» TASK
Check each line of the entries below for the word "Center", and copy out the ones that have it.

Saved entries
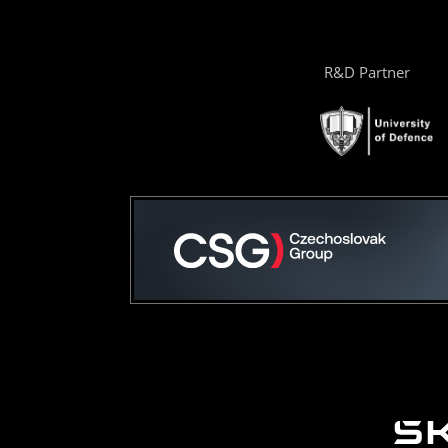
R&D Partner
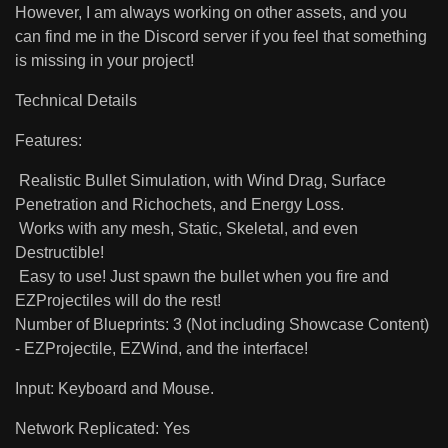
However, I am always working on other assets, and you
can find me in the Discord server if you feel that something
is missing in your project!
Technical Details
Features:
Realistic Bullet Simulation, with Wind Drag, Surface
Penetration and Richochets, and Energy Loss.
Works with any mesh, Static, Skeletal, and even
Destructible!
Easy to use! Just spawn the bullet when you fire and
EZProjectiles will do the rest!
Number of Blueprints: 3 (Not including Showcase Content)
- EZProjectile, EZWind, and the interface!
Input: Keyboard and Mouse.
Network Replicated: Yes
==
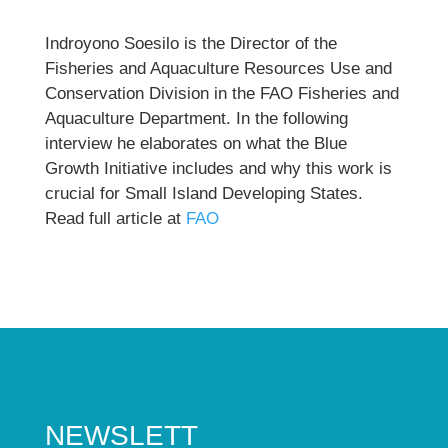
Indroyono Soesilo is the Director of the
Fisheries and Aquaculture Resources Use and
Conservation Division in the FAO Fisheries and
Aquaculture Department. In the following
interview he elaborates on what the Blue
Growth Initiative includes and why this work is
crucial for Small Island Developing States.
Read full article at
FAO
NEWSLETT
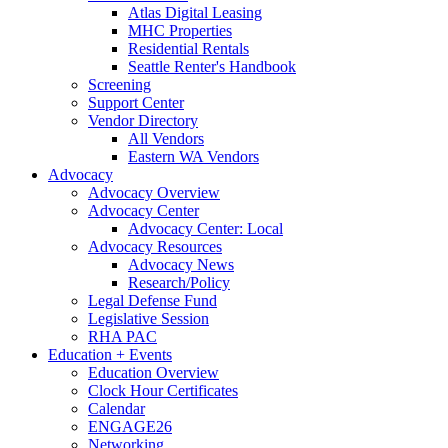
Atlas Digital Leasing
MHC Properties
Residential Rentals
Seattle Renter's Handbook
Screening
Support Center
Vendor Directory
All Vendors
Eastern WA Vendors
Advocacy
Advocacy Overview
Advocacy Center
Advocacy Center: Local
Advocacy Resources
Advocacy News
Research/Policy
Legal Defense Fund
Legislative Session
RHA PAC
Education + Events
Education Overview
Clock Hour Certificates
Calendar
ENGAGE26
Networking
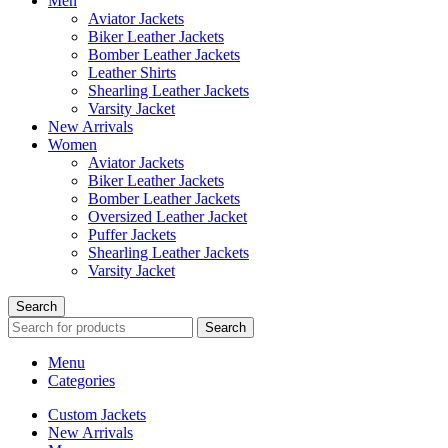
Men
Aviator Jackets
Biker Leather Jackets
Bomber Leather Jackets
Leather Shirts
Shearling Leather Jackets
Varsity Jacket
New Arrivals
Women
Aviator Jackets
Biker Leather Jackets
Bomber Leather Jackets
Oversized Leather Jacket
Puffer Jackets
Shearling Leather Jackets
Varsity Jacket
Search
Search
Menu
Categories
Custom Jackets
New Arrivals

» SOLUTION TO THIS TASK
Support Center
Advocacy Center
Advocacy Center: Local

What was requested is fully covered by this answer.